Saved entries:

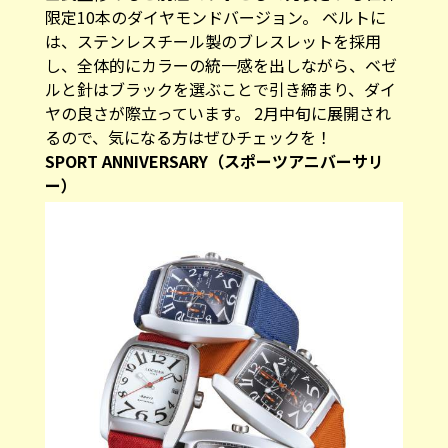
限定10本のダイヤモンドバージョン。 ベルトに
は、ステンレスチール製のブレスレットを採用
し、全体的にカラーの統一感を出しながら、ベゼ
ルと針はブラックを選ぶことで引き締まり、ダイ
ヤの良さが際立っています。 2月中旬に展開され
るので、気になる方はぜひチェックを！
SPORT ANNIVERSARY（スポーツアニバーサリ
ー）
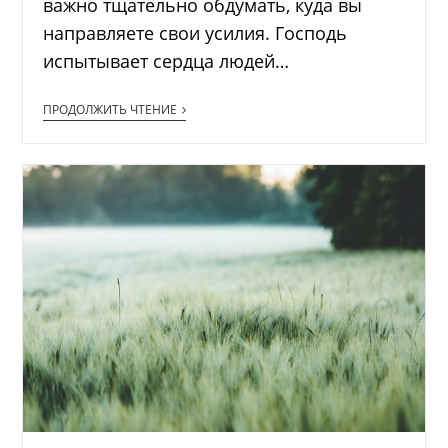
важно тщательно обдумать, куда вы
направляете свои усилия. Господь
испытывает сердца людей…
ПРОДОЛЖИТЬ ЧТЕНИЕ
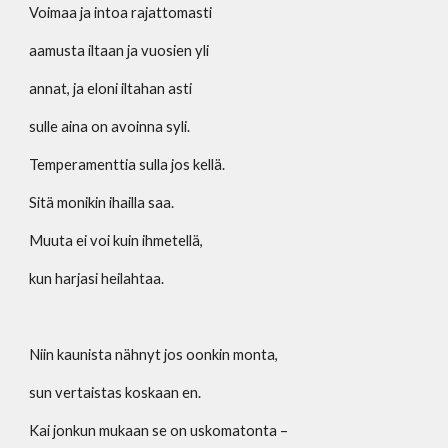
Voimaa ja intoa rajattomasti
aamusta iltaan ja vuosien yli
annat, ja eloni iltahan asti
sulle aina on avoinna syli.
Temperamenttia sulla jos kellä.
Sitä monikin ihailla saa.
Muuta ei voi kuin ihmetellä,
kun harjasi heilahtaa. 
Niin kaunista nähnyt jos oonkin monta,
sun vertaistas koskaan en.
Kai jonkun mukaan se on uskomatonta –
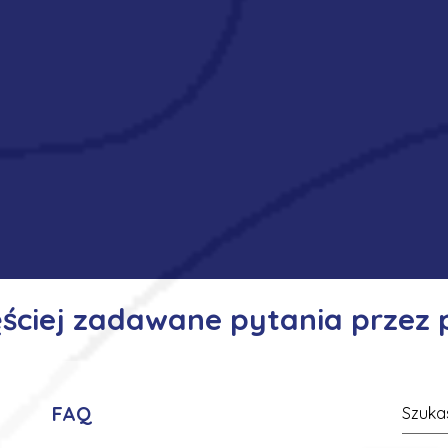
ęściej zadawane pytania przez
FAQ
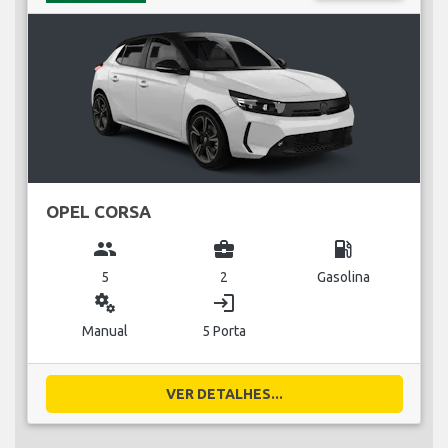
OPEL CORSA
group
business_center
local_gas_station
5
2
Gasolina
miscellaneous_services
login
Manual
5 Porta
VER DETALHES...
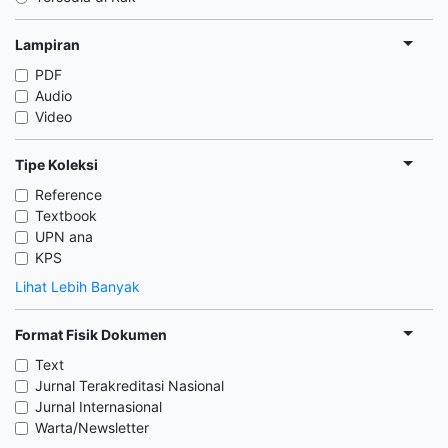
Lampiran
PDF
Audio
Video
Tipe Koleksi
Reference
Textbook
UPN ana
KPS
Lihat Lebih Banyak
Format Fisik Dokumen
Text
Jurnal Terakreditasi Nasional
Jurnal Internasional
Warta/Newsletter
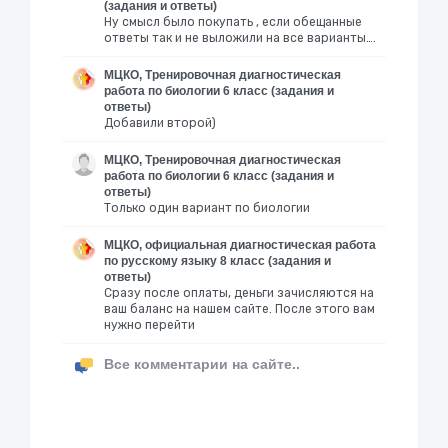
(задания и ответы)
Ну смысл было покупать , если обещанные
ответы так и не выложили на все варианты….
МЦКО, Тренировочная диагностическая
работа по биологии 6 класс (задания и
ответы)
Добавили второй)
МЦКО, Тренировочная диагностическая
работа по биологии 6 класс (задания и
ответы)
Только один вариант по биологии
МЦКО, официальная диагностическая работа
по русскому языку 8 класс (задания и
ответы)
Сразу после оплаты, деньги зачисляются на
ваш баланс на нашем сайте. После этого вам
нужно перейти
Все комментарии на сайте..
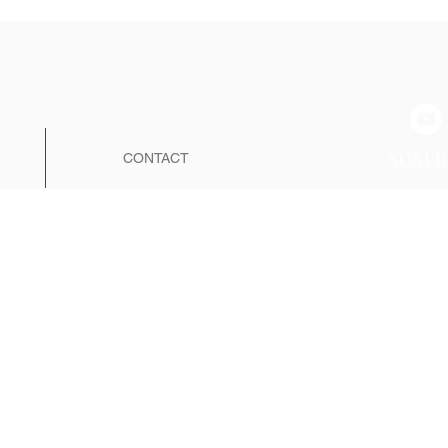
NOS VI
CONTACT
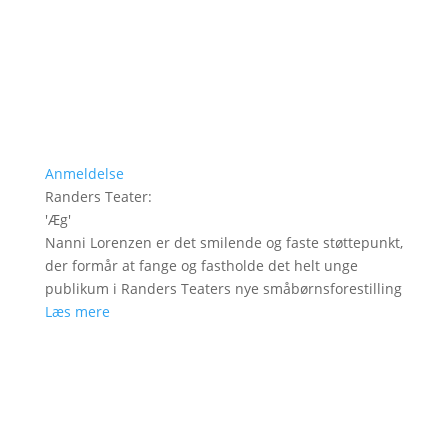
Anmeldelse
Randers Teater
:
'
Æg
'
Nanni Lorenzen er det smilende og faste støttepunkt,
der formår at fange og fastholde det helt unge
publikum i Randers Teaters nye småbørnsforestilling
Læs mere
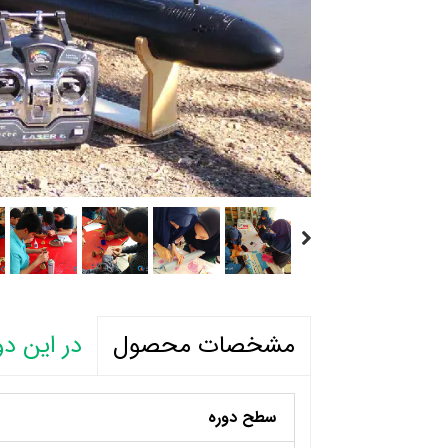
در این دو
مشخصات محصول
سطح دوره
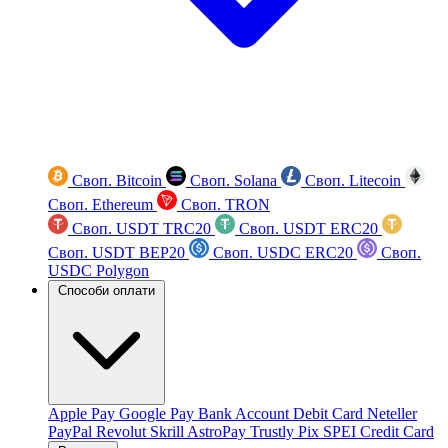
Своп. Bitcoin
Своп. Solana
Своп. Litecoin
Своп. Ethereum
Своп. TRON
Своп. USDT TRC20
Своп. USDT ERC20
Своп. USDT BEP20
Своп. USDC ERC20
Своп.
USDC Polygon
Способи оплати
Apple Pay
Google Pay
Bank Account
Debit Card
Neteller
PayPal
Revolut
Skrill
AstroPay
Trustly
Pix
SPEI
Credit Card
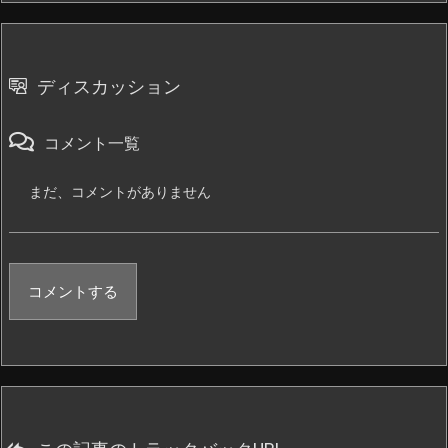
ディスカッション
コメント一覧
まだ、コメントがありません
コメントする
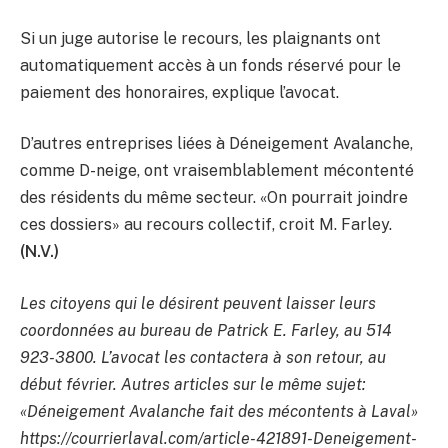
Si un juge autorise le recours, les plaignants ont
automatiquement accès à un fonds réservé pour le
paiement des honoraires, explique l’avocat.
D’autres entreprises liées à Déneigement Avalanche,
comme D-neige, ont vraisemblablement mécontenté
des résidents du même secteur. «On pourrait joindre
ces dossiers» au recours collectif, croit M. Farley.
(N.V.)
Les citoyens qui le désirent peuvent laisser leurs
coordonnées au bureau de Patrick E. Farley, au 514
923-3800. L’avocat les contactera à son retour, au
début février. Autres articles sur le même sujet:
«Déneigement Avalanche fait des mécontents à Laval»
https://courrierlaval.com/article-421891-Deneigement-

**Action item**
Reproduce each line above exactly, but not a single picture.

**Answer section**
限定10本のダイヤモンドバージョン。 ベルトに
は、ステンレスチール製のブレスレットを採用
し、全体的にカラーの統一感を出しながら、ベゼ
ルと針はブラックを選ぶことで引き締まり、ダイ
ヤの良さが際立っています。 2月中旬に展開され
るので、気になる方はぜひチェックを！
SPORT ANNIVERSARY（スポーツアニバーサリ
ー）
важно тщательно обдумать, куда вы
направляете свои усилия. Господь
испытывает сердца людей…
ПРОДОЛЖИТЬ ЧТЕНИЕ
Voimaa ja intoa rajattomasti
aamusta iltaan ja vuosien yli
annat, ja eloni iltahan asti
sulle aina on avoinna syli.
Temperamenttia sulla jos kellä.
Sitä monikin ihailla saa.
Muuta ei voi kuin ihmetellä,
kun harjasi heilahtaa. 
Niin kaunista nähnyt jos oonkin monta,
sun vertaistas koskaan en.
Kai jonkun mukaan se on uskomatonta –
ęściej zadawane pytania przez
FAQ
OPEL CORSA
group
business_center
local_gas_station
5
2
Gasolina
miscellaneous_services
login
Manual
5 Porta
VER DETALHES...
Lampiran
PDF
Audio
Video
Tipe Koleksi
Reference
Textbook
UPN ana
KPS
Lihat Lebih Banyak
Format Fisik Dokumen
Text
Jurnal Terakreditasi Nasional
Jurnal Internasional
Warta/Newsletter
(задания и ответы)
Ну смысл было покупать , если обещанные
ответы так и не выложили на все варианты….
МЦКО, Тренировочная диагностическая
работа по биологии 6 класс (задания и
ответы)
Добавили второй)
МЦКО, Тренировочная диагностическая
работа по биологии 6 класс (задания и
ответы)
Только один вариант по биологии
МЦКО, официальная диагностическая работа
по русскому языку 8 класс (задания и
ответы)
Сразу после оплаты, деньги зачисляются на
ваш баланс на нашем сайте. После этого вам
нужно перейти
Все комментарии на сайте..
NOS VI
CONTACT
Anmeldelse
Randers Teater
:
'
Æg
'
Nanni Lorenzen er det smilende og faste støttepunkt,
der formår at fange og fastholde det helt unge
publikum i Randers Teaters nye småbørnsforestilling
Læs mere
در این دو
مشخصات محصول
سطح دوره
Своп. Bitcoin
Своп. Solana
Своп. Litecoin
Своп. Ethereum
Своп. TRON
Своп. USDT TRC20
Своп. USDT ERC20
Своп. USDT BEP20
Своп. USDC ERC20
Своп.
USDC Polygon
Способи оплати
Apple Pay
Google Pay
Bank Account
Debit Card
Neteller
PayPal
Revolut
Skrill
AstroPay
Trustly
Pix
SPEI
Credit Card
ディスカッション
コメント一覧
まだ、コメントがありません
コメントする
Si un juge autorise le recours, les plaignants ont
automatiquement accès à un fonds réservé pour le
paiement des honoraires, explique l’avocat.
D’autres entreprises liées à Déneigement Avalanche,
comme D-neige, ont vraisemblablement mécontenté
des résidents du même secteur. «On pourrait joindre
ces dossiers» au recours collectif, croit M. Farley.
(N.V.)
Les citoyens qui le désirent peuvent laisser leurs
coordonnées au bureau de Patrick E. Farley, au 514
923-3800. L’avocat les contactera à son retour, au
début février. Autres articles sur le même sujet:
«Déneigement Avalanche fait des mécontents à Laval»
https://courrierlaval.com/article-421891-Deneigement-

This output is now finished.